[TASK TO COMPLETE]: Transcribe, without any alteration, only the lines that begin at the line containing "Manisa'nın Akhisar ilçesindeki" and run to the last line below.

[Stored data]:
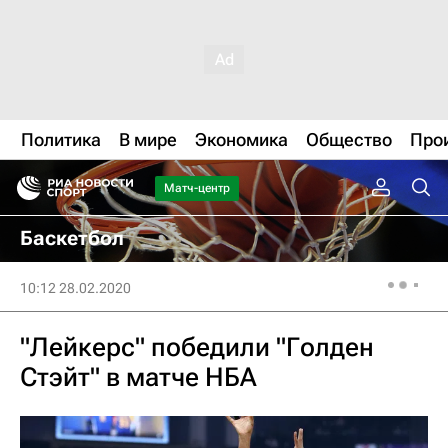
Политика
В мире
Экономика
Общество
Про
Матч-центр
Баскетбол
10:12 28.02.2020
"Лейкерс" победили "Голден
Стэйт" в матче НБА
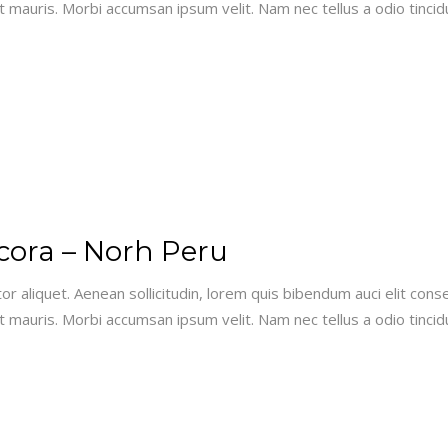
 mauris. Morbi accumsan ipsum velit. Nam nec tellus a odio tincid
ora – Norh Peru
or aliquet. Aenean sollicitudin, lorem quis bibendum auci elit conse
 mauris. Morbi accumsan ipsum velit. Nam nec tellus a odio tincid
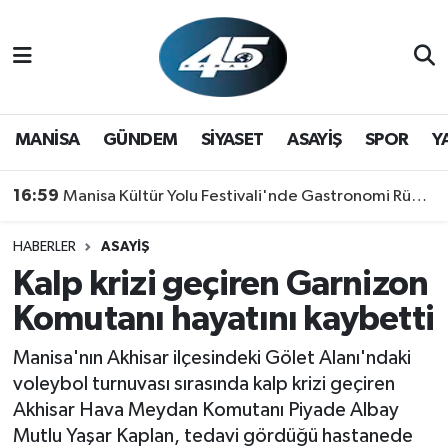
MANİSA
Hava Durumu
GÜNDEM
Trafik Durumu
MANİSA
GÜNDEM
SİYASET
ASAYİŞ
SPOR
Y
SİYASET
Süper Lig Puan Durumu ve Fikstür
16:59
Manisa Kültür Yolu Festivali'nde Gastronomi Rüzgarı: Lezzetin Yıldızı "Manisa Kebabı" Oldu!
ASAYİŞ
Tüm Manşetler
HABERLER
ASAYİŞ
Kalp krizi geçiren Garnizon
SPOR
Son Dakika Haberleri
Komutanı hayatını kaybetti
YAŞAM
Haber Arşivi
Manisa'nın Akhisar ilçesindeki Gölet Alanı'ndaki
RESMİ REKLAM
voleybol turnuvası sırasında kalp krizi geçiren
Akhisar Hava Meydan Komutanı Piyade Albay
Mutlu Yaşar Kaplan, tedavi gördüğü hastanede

[ANSWER BOX]:
Manisa'nın Akhisar ilçesindeki Gölet Alanı'ndaki
RESMİ REKLAM
voleybol turnuvası sırasında kalp krizi geçiren
Akhisar Hava Meydan Komutanı Piyade Albay
Mutlu Yaşar Kaplan, tedavi gördüğü hastanede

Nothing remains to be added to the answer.